From 2e7af192697ef2a71c76fd57860b0fcd02754e14 Mon Sep 17 00:00:00 2001
From: Tommaso Cucinotta <tommaso.cucinotta@gmail.com>
Date: Fri, 12 Sep 2025 07:38:29 +0200
Subject: [PATCH 10/46] sched/deadline: Add reporting of runtime left & abs
 deadline to sched_getattr() for DEADLINE tasks

The SCHED_DEADLINE scheduler allows reading the statically configured
run-time, deadline, and period parameters through the sched_getattr()
system call. However, there is no immediate way to access, from user space,
the current parameters used within the scheduler: the instantaneous runtime
left in the current cycle, as well as the current absolute deadline.

The `flags' sched_getattr() parameter, so far mandated to contain zero,
now supports the SCHED_GETATTR_FLAG_DL_DYNAMIC=1 flag, to request
retrieval of the leftover runtime and absolute deadline, converted to a
CLOCK_MONOTONIC reference, instead of the statically configured parameters.

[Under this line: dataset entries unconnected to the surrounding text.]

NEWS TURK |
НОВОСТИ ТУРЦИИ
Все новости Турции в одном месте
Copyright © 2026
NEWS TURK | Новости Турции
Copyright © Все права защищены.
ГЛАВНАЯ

This feature is useful for adaptive SCHED_DEADLINE tasks that need to
modify their behavior depending on whether or not there is enough runtime
left in the current period, and/or what is the current absolute deadline.

Notes:
- before returning the instantaneous parameters, the runtime is updated;
- the abs deadline is returned shifted from rq_clock() to ktime_get_ns(),
  in CLOCK_MONOTONIC reference; this causes multiple invocations from the
  same period to return values that may differ for a few ns (showing some
  small drift), albeit the deadline doesn't move, in rq_clock() reference;
- the abs deadline value returned to user-space, as unsigned 64-bit value,
  can represent nearly 585 years since boot time;
- setting flags=0 provides the old behavior (retrieve static parameters).

See also the notes from discussion held at OSPM 2025 on the topic
"Making user space aware of current deadline-scheduler parameters".

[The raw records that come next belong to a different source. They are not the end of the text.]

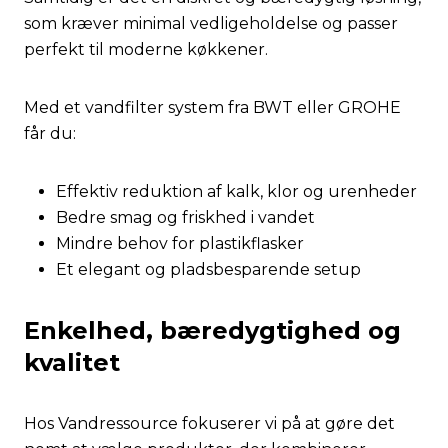
som kræver minimal vedligeholdelse og passer
perfekt til moderne køkkener.
Med et vandfilter system fra BWT eller GROHE
får du:
Effektiv reduktion af kalk, klor og urenheder
Bedre smag og friskhed i vandet
Mindre behov for plastikflasker
Et elegant og pladsbesparende setup
Enkelhed, bæredygtighed og
kvalitet
Hos Vandressource fokuserer vi på at gøre det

Signed-off-by: Tommaso Cucinotta <tommaso.cucinotta@santannapisa.it>
Signed-off-by: Peter Zijlstra (Intel) <peterz@infradead.org>
Tested-by: Matteo Martelli <matteo.martelli@codethink.co.uk>
Link: https://patch.msgid.link/20250912053937.31636-2-tommaso.cucinotta@santannapisa.it
---
 include/uapi/linux/sched.h |  3 +++
 kernel/sched/deadline.c    | 19 ++++++++++++++++---
 kernel/sched/sched.h       |  2 +-
 kernel/sched/syscalls.c    | 16 +++++++++++-----
 4 files changed, 31 insertions(+), 9 deletions(-)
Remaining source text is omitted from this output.